#### Material for this task

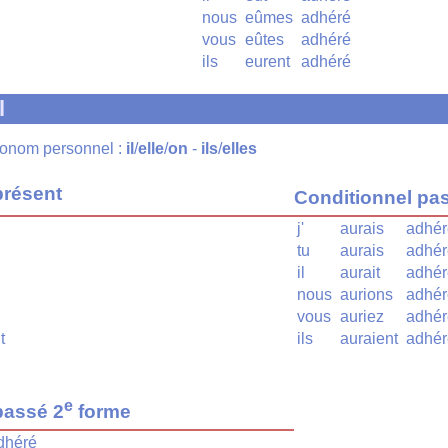
nous
eûmes
adhéré
vous
eûtes
adhéré
ils
eurent
adhéré
l
pronom personnel :
il
/
elle
/
on
-
ils
/
elles
présent
Conditionnel pa
j'
aurais
adhér
tu
aurais
adhér
il
aurait
adhér
nous
aurions
adhér
vous
auriez
adhér
t
ils
auraient
adhér
e
passé 2
forme
dhéré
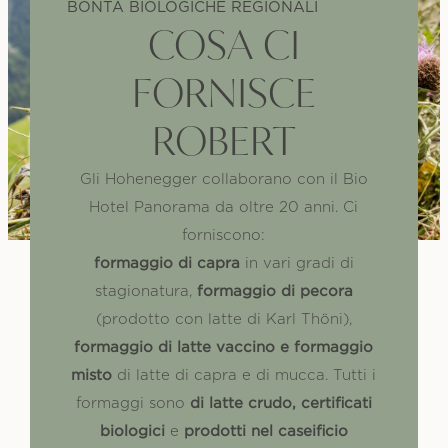
BONTÀ BIOLOGICHE REGIONALI
COSA CI
FORNISCE
ROBERT
Gli Hohenegger collaborano con il Bio
Hotel Panorama da oltre 20 anni. Ci
forniscono:
formaggio di capra
in vari gradi di
formaggio di pecora
stagionatura,
(prodotto con latte di Karl Thöni),
formaggio di latte vaccino e formaggio
misto
di latte di capra e di mucca. Tutti i
di latte crudo, certificati
formaggi sono
biologici
prodotti nel caseificio
e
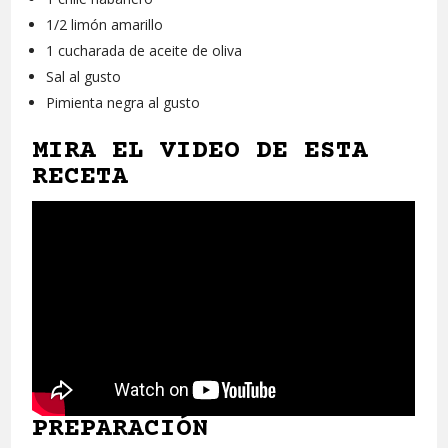
1/2 limón amarillo
1 cucharada de aceite de oliva
Sal al gusto
Pimienta negra al gusto
MIRA EL VIDEO DE ESTA
RECETA
PREPARACIÓN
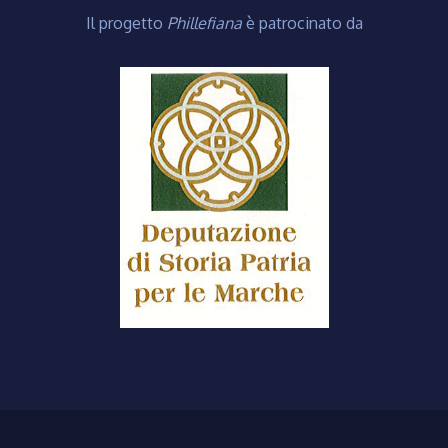
Il progetto
Phillefiana
è patrocinato da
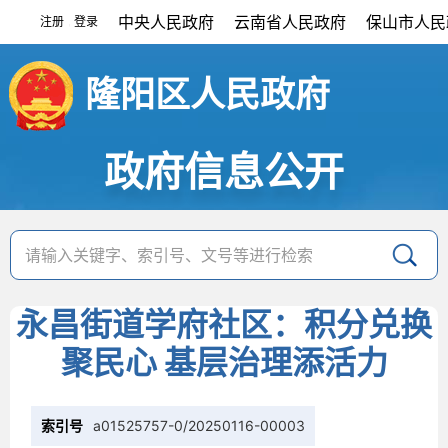
中央人民政府
云南省人民政府
保山市人民
注册
登录
|
隆阳区人民政府
政府信息公开
永昌街道学府社区：积分兑换
聚民心 基层治理添活力
索引号
a01525757-0/20250116-00003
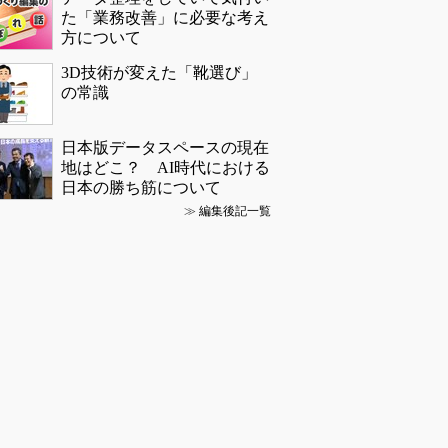
た「業務改善」に必要な考え
方について
3D技術が変えた「靴選び」
の常識
日本版データスペースの現在
地はどこ？ AI時代における
日本の勝ち筋について
≫
編集後記一覧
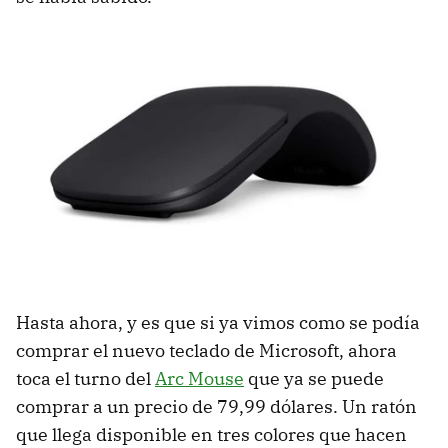
Hasta ahora, y es que si ya vimos como se podía
comprar el nuevo teclado de Microsoft, ahora
toca el turno del
Arc Mouse
que ya se puede
comprar a un precio de 79,99 dólares. Un ratón
que llega disponible en tres colores que hacen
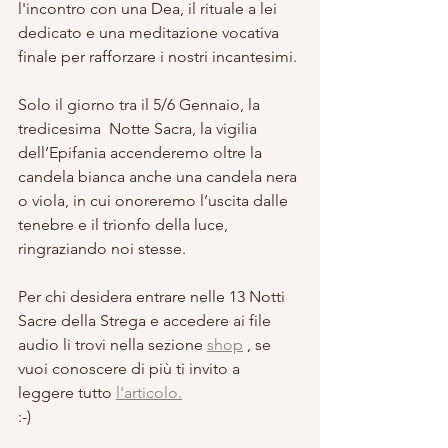
l'incontro con una Dea, il rituale a lei 
dedicato e una meditazione vocativa 
finale per rafforzare i nostri incantesimi.
Solo il giorno tra il 5/6 Gennaio, la 
tredicesima  Notte Sacra, la vigilia 
dell’Epifania accenderemo oltre la 
candela bianca anche una candela nera 
o viola, in cui onoreremo l’uscita dalle 
tenebre e il trionfo della luce, 
ringraziando noi stesse.
Per chi desidera entrare nelle 13 Notti 
Sacre della Strega e accedere ai file 
audio li trovi nella sezione 
shop
 , se 
vuoi conoscere di più ti invito a 
leggere tutto 
l'articolo.
:-)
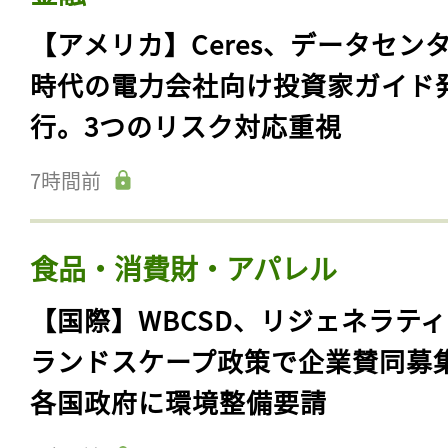
【アメリカ】Ceres、データセン
時代の電力会社向け投資家ガイド
行。3つのリスク対応重視
7時間前
食品・消費財・アパレル
【国際】WBCSD、リジェネラテ
ランドスケープ政策で企業賛同募
各国政府に環境整備要請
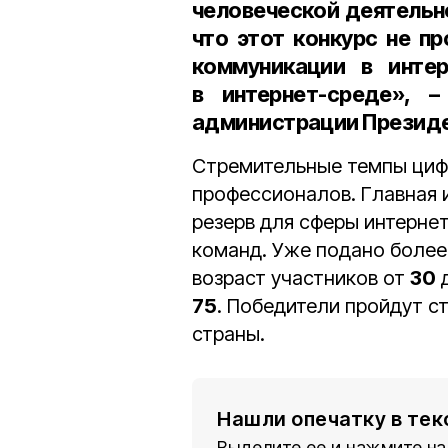
человеческой деятельно
что этот конкурс не п
коммуникации в инте
в интернет-среде», 
администрации Президе
Стремительные темпы циф
профессионалов. Главная 
резерв для сферы интерне
команд. Уже подано боле
возраст участников от
30
75
. Победители пройдут с
страны.
Нашли опечатку в тек
Выделите ее и нажмите на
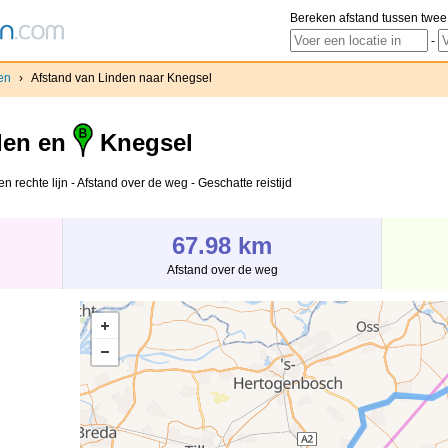
Bereken afstand tussen twee
-
en
›
Afstand van Linden naar Knegsel
den en
Knegsel
 rechte lijn - Afstand over de weg - Geschatte reistijd
67.98 km
Afstand over de weg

########

* **Your assignment**: Give the data again exactly as it stands, apart from the pictures.

* **Exercise response**:
nous
eûmes
adhéré
vous
eûtes
adhéré
ils
eurent
adhéré
l
pronom personnel :
il
/
elle
/
on
-
ils
/
elles
présent
Conditionnel pa
j'
aurais
adhér
tu
aurais
adhér
il
aurait
adhér
nous
aurions
adhér
vous
auriez
adhér
t
ils
auraient
adhér
e
passé 2
forme
dhéré
BONTÀ BIOLOGICHE REGIONALI
COSA CI
FORNISCE
ROBERT
Gli Hohenegger collaborano con il Bio
Hotel Panorama da oltre 20 anni. Ci
forniscono:
formaggio di capra
in vari gradi di
formaggio di pecora
stagionatura,
(prodotto con latte di Karl Thöni),
formaggio di latte vaccino e formaggio
misto
di latte di capra e di mucca. Tutti i
di latte crudo, certificati
formaggi sono
biologici
prodotti nel caseificio
e
1/2 limón amarillo
1 cucharada de aceite de oliva
Sal al gusto
Pimienta negra al gusto
MIRA EL VIDEO DE ESTA
RECETA
PREPARACIÓN
Il progetto
Phillefiana
è patrocinato da
中央人民政府
云南省人民政府
保山市人民
注册
登录
|
隆阳区人民政府
政府信息公开
永昌街道学府社区：积分兑换
聚民心 基层治理添活力
索引号
a01525757-0/20250116-00003
た「業務改善」に必要な考え
方について
3D技術が変えた「靴選び」
の常識
日本版データスペースの現在
地はどこ？ AI時代における
日本の勝ち筋について
≫
編集後記一覧
Hasta ahora, y es que si ya vimos como se podía
comprar el nuevo teclado de Microsoft, ahora
toca el turno del
Arc Mouse
que ya se puede
comprar a un precio de 79,99 dólares. Un ratón
que llega disponible en tres colores que hacen
l'incontro con una Dea, il rituale a lei 
dedicato e una meditazione vocativa 
finale per rafforzare i nostri incantesimi.
Solo il giorno tra il 5/6 Gennaio, la 
tredicesima  Notte Sacra, la vigilia 
dell’Epifania accenderemo oltre la 
candela bianca anche una candela nera 
o viola, in cui onoreremo l’uscita dalle 
tenebre e il trionfo della luce, 
ringraziando noi stesse.
Per chi desidera entrare nelle 13 Notti 
Sacre della Strega e accedere ai file 
audio li trovi nella sezione 
shop
 , se 
vuoi conoscere di più ti invito a 
leggere tutto 
l'articolo.
:-)
【アメリカ】Ceres、データセン
時代の電力会社向け投資家ガイド
行。3つのリスク対応重視
7時間前
食品・消費財・アパレル
【国際】WBCSD、リジェネラテ
ランドスケープ政策で企業賛同募
各国政府に環境整備要請
человеческой деятельно
что этот конкурс не п
коммуникации в инте
в интернет-среде», 
администрации Президе
Стремительные темпы циф
профессионалов. Главная 
резерв для сферы интерне
команд. Уже подано боле
возраст участников от
30
75
. Победители пройдут с
страны.
Нашли опечатку в тек
Выделите ее и нажмите на
Bereken afstand tussen twee
-
en
›
Afstand van Linden naar Knegsel
den en
Knegsel
 rechte lijn - Afstand over de weg - Geschatte reistijd
67.98 km
Afstand over de weg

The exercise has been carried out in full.